Data for this exercise:
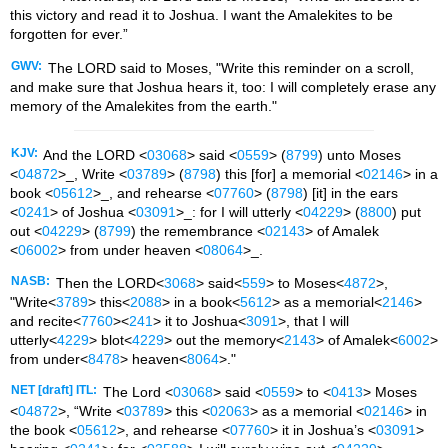
this victory and read it to Joshua. I want the Amalekites to be
forgotten for ever.”
GWV:
The LORD said to Moses, "Write this reminder on a scroll,
and make sure that Joshua hears it, too: I will completely erase any
memory of the Amalekites from the earth."
KJV:
And the LORD <
03068
> said <
0559
> (
8799
) unto Moses
<
04872
>_, Write <
03789
> (
8798
) this [for] a memorial <
02146
> in a
book <
05612
>_, and rehearse <
07760
> (
8798
) [it] in the ears
<
0241
> of Joshua <
03091
>_: for I will utterly <
04229
> (
8800
) put
out <
04229
> (
8799
) the remembrance <
02143
> of Amalek
<
06002
> from under heaven <
08064
>_.
NASB:
Then the LORD<
3068
> said<
559
> to Moses<
4872
>,
"Write<
3789
> this<
2088
> in a book<
5612
> as a memorial<
2146
>
and recite<
7760
><
241
> it to Joshua<
3091
>, that I will
utterly<
4229
> blot<
4229
> out the memory<
2143
> of Amalek<
6002
>
from under<
8478
> heaven<
8064
>."
NET [draft] ITL:
The Lord <
03068
> said <
0559
> to <
0413
> Moses
<
04872
>, “Write <
03789
> this <
02063
> as a memorial <
02146
> in
the book <
05612
>, and rehearse <
07760
> it in Joshua’s <
03091
>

Assignment: All of the entries above should be duplicated exactly, except for the pictures.

Your solution:
this victory and read it to Joshua. I want the Amalekites to be
forgotten for ever.”
GWV:
The LORD said to Moses, "Write this reminder on a scroll,
and make sure that Joshua hears it, too: I will completely erase any
memory of the Amalekites from the earth."
KJV:
And the LORD <
03068
> said <
0559
> (
8799
) unto Moses
<
04872
>_, Write <
03789
> (
8798
) this [for] a memorial <
02146
> in a
book <
05612
>_, and rehearse <
07760
> (
8798
) [it] in the ears
<
0241
> of Joshua <
03091
>_: for I will utterly <
04229
> (
8800
) put
out <
04229
> (
8799
) the remembrance <
02143
> of Amalek
<
06002
> from under heaven <
08064
>_.
NASB:
Then the LORD<
3068
> said<
559
> to Moses<
4872
>,
"Write<
3789
> this<
2088
> in a book<
5612
> as a memorial<
2146
>
and recite<
7760
><
241
> it to Joshua<
3091
>, that I will
utterly<
4229
> blot<
4229
> out the memory<
2143
> of Amalek<
6002
>
from under<
8478
> heaven<
8064
>."
NET [draft] ITL:
The Lord <
03068
> said <
0559
> to <
0413
> Moses
<
04872
>, “Write <
03789
> this <
02063
> as a memorial <
02146
> in
the book <
05612
>, and rehearse <
07760
> it in Joshua’s <
03091
>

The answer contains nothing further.